[Extracted page text data]
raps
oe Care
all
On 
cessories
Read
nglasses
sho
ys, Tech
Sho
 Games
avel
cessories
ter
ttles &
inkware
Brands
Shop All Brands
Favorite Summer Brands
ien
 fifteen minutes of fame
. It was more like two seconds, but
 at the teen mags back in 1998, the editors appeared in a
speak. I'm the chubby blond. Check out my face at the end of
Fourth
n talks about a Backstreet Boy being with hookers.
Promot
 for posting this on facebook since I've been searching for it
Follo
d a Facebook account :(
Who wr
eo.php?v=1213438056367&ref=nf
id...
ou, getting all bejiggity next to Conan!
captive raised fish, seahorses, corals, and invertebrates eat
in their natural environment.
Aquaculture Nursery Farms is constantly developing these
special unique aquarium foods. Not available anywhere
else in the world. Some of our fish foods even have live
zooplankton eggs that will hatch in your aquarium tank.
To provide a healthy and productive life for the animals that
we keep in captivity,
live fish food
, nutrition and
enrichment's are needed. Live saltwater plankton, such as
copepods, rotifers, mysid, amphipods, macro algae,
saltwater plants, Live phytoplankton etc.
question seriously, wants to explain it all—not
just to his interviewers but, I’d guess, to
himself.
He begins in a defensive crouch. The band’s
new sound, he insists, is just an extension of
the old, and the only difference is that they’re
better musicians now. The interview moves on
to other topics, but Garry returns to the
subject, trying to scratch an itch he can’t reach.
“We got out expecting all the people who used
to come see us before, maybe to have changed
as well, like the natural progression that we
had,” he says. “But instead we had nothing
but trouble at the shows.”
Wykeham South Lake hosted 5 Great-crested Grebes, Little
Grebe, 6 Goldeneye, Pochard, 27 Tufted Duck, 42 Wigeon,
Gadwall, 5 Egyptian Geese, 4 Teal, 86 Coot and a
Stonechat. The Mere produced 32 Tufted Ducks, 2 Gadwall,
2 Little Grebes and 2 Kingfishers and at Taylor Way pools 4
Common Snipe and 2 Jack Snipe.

## YOUR OBJECTIVE
Look for "new sound, he" in the records. Write out its line and every later line through the end exactly, with nothing more.

## RESPONSE FOR THIS EXERCISE
new sound, he insists, is just an extension of
the old, and the only difference is that they’re
better musicians now. The interview moves on
to other topics, but Garry returns to the
subject, trying to scratch an itch he can’t reach.
“We got out expecting all the people who used
to come see us before, maybe to have changed
as well, like the natural progression that we
had,” he says. “But instead we had nothing
but trouble at the shows.”
Wykeham South Lake hosted 5 Great-crested Grebes, Little
Grebe, 6 Goldeneye, Pochard, 27 Tufted Duck, 42 Wigeon,
Gadwall, 5 Egyptian Geese, 4 Teal, 86 Coot and a
Stonechat. The Mere produced 32 Tufted Ducks, 2 Gadwall,
2 Little Grebes and 2 Kingfishers and at Taylor Way pools 4
Common Snipe and 2 Jack Snipe.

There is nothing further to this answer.